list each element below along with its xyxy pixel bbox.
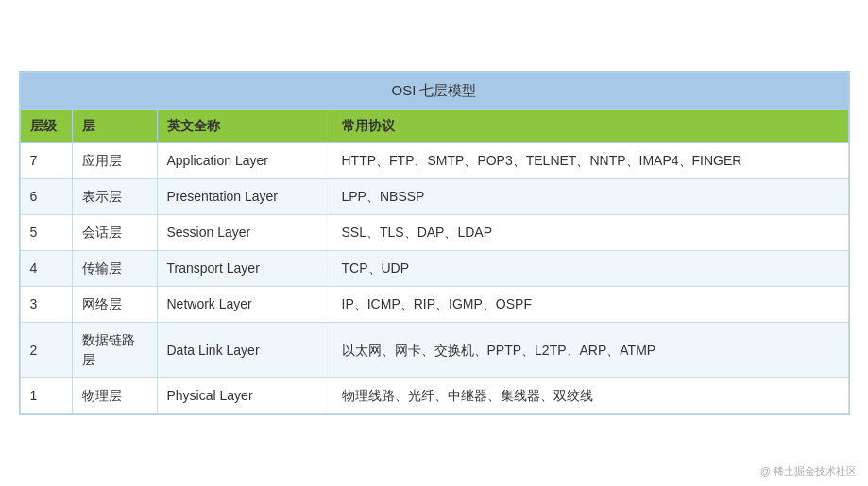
cell-protocols: TCP、UDP xyxy=(332,251,848,287)
cell-name: 传输层 xyxy=(72,251,157,287)
table-title: OSI 七层模型 xyxy=(20,73,848,110)
title-row: OSI 七层模型 xyxy=(20,73,848,110)
cell-name: 应用层 xyxy=(72,143,157,179)
cell-fullname: Presentation Layer xyxy=(157,179,332,215)
cell-level: 3 xyxy=(20,287,72,323)
cell-fullname: Network Layer xyxy=(157,287,332,323)
header-name: 层 xyxy=(72,110,157,143)
table-row: 3网络层Network LayerIP、ICMP、RIP、IGMP、OSPF xyxy=(20,287,848,323)
osi-table: OSI 七层模型 层级 层 英文全称 常用协议 7应用层Application … xyxy=(20,72,849,414)
cell-fullname: Application Layer xyxy=(157,143,332,179)
cell-protocols: 物理线路、光纤、中继器、集线器、双绞线 xyxy=(332,378,848,414)
table-row: 6表示层Presentation LayerLPP、NBSSP xyxy=(20,179,848,215)
cell-protocols: 以太网、网卡、交换机、PPTP、L2TP、ARP、ATMP xyxy=(332,323,848,378)
cell-fullname: Transport Layer xyxy=(157,251,332,287)
osi-table-wrapper: OSI 七层模型 层级 层 英文全称 常用协议 7应用层Application … xyxy=(19,71,850,415)
cell-protocols: LPP、NBSSP xyxy=(332,179,848,215)
cell-fullname: Session Layer xyxy=(157,215,332,251)
cell-level: 4 xyxy=(20,251,72,287)
cell-level: 6 xyxy=(20,179,72,215)
cell-level: 7 xyxy=(20,143,72,179)
header-full: 英文全称 xyxy=(157,110,332,143)
cell-fullname: Data Link Layer xyxy=(157,323,332,378)
table-body: 7应用层Application LayerHTTP、FTP、SMTP、POP3、… xyxy=(20,143,848,414)
table-row: 4传输层Transport LayerTCP、UDP xyxy=(20,251,848,287)
watermark: @ 稀土掘金技术社区 xyxy=(760,464,857,478)
table-row: 2数据链路层Data Link Layer以太网、网卡、交换机、PPTP、L2T… xyxy=(20,323,848,378)
cell-protocols: IP、ICMP、RIP、IGMP、OSPF xyxy=(332,287,848,323)
cell-protocols: HTTP、FTP、SMTP、POP3、TELNET、NNTP、IMAP4、FIN… xyxy=(332,143,848,179)
header-row: 层级 层 英文全称 常用协议 xyxy=(20,110,848,143)
cell-name: 网络层 xyxy=(72,287,157,323)
cell-name: 物理层 xyxy=(72,378,157,414)
table-row: 5会话层Session LayerSSL、TLS、DAP、LDAP xyxy=(20,215,848,251)
table-row: 7应用层Application LayerHTTP、FTP、SMTP、POP3、… xyxy=(20,143,848,179)
cell-level: 5 xyxy=(20,215,72,251)
cell-fullname: Physical Layer xyxy=(157,378,332,414)
cell-name: 会话层 xyxy=(72,215,157,251)
cell-protocols: SSL、TLS、DAP、LDAP xyxy=(332,215,848,251)
cell-name: 表示层 xyxy=(72,179,157,215)
table-row: 1物理层Physical Layer物理线路、光纤、中继器、集线器、双绞线 xyxy=(20,378,848,414)
cell-name: 数据链路层 xyxy=(72,323,157,378)
header-proto: 常用协议 xyxy=(332,110,848,143)
header-level: 层级 xyxy=(20,110,72,143)
cell-level: 2 xyxy=(20,323,72,378)
cell-level: 1 xyxy=(20,378,72,414)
★ ★ ★ ★ ★ ★ ★
-- TASK DETAILS --
Reprint the listing above verbatim but drop the images.

-- ANSWER SECTION --
list each element below along with its xyxy pixel bbox.
cell-protocols: TCP、UDP xyxy=(332,251,848,287)
cell-name: 传输层 xyxy=(72,251,157,287)
table-title: OSI 七层模型 xyxy=(20,73,848,110)
title-row: OSI 七层模型 xyxy=(20,73,848,110)
cell-name: 应用层 xyxy=(72,143,157,179)
cell-fullname: Presentation Layer xyxy=(157,179,332,215)
cell-level: 3 xyxy=(20,287,72,323)
cell-fullname: Network Layer xyxy=(157,287,332,323)
header-name: 层 xyxy=(72,110,157,143)
table-row: 3网络层Network LayerIP、ICMP、RIP、IGMP、OSPF xyxy=(20,287,848,323)
osi-table: OSI 七层模型 层级 层 英文全称 常用协议 7应用层Application … xyxy=(20,72,849,414)
cell-fullname: Application Layer xyxy=(157,143,332,179)
cell-protocols: 物理线路、光纤、中继器、集线器、双绞线 xyxy=(332,378,848,414)
table-row: 6表示层Presentation LayerLPP、NBSSP xyxy=(20,179,848,215)
cell-protocols: 以太网、网卡、交换机、PPTP、L2TP、ARP、ATMP xyxy=(332,323,848,378)
cell-fullname: Transport Layer xyxy=(157,251,332,287)
osi-table-wrapper: OSI 七层模型 层级 层 英文全称 常用协议 7应用层Application … xyxy=(19,71,850,415)
cell-protocols: LPP、NBSSP xyxy=(332,179,848,215)
cell-fullname: Session Layer xyxy=(157,215,332,251)
cell-level: 4 xyxy=(20,251,72,287)
cell-level: 6 xyxy=(20,179,72,215)
cell-level: 7 xyxy=(20,143,72,179)
header-full: 英文全称 xyxy=(157,110,332,143)
cell-fullname: Data Link Layer xyxy=(157,323,332,378)
table-body: 7应用层Application LayerHTTP、FTP、SMTP、POP3、… xyxy=(20,143,848,414)
table-row: 4传输层Transport LayerTCP、UDP xyxy=(20,251,848,287)
watermark: @ 稀土掘金技术社区 xyxy=(760,464,857,478)
table-row: 2数据链路层Data Link Layer以太网、网卡、交换机、PPTP、L2T… xyxy=(20,323,848,378)
cell-protocols: IP、ICMP、RIP、IGMP、OSPF xyxy=(332,287,848,323)
cell-protocols: HTTP、FTP、SMTP、POP3、TELNET、NNTP、IMAP4、FIN… xyxy=(332,143,848,179)
header-row: 层级 层 英文全称 常用协议 xyxy=(20,110,848,143)
cell-name: 网络层 xyxy=(72,287,157,323)
cell-name: 物理层 xyxy=(72,378,157,414)
table-row: 5会话层Session LayerSSL、TLS、DAP、LDAP xyxy=(20,215,848,251)
table-row: 7应用层Application LayerHTTP、FTP、SMTP、POP3、… xyxy=(20,143,848,179)
cell-level: 5 xyxy=(20,215,72,251)
cell-fullname: Physical Layer xyxy=(157,378,332,414)
cell-name: 会话层 xyxy=(72,215,157,251)
cell-protocols: SSL、TLS、DAP、LDAP xyxy=(332,215,848,251)
cell-name: 表示层 xyxy=(72,179,157,215)
table-row: 1物理层Physical Layer物理线路、光纤、中继器、集线器、双绞线 xyxy=(20,378,848,414)
cell-name: 数据链路层 xyxy=(72,323,157,378)
header-proto: 常用协议 xyxy=(332,110,848,143)
header-level: 层级 xyxy=(20,110,72,143)
cell-level: 2 xyxy=(20,323,72,378)
cell-level: 1 xyxy=(20,378,72,414)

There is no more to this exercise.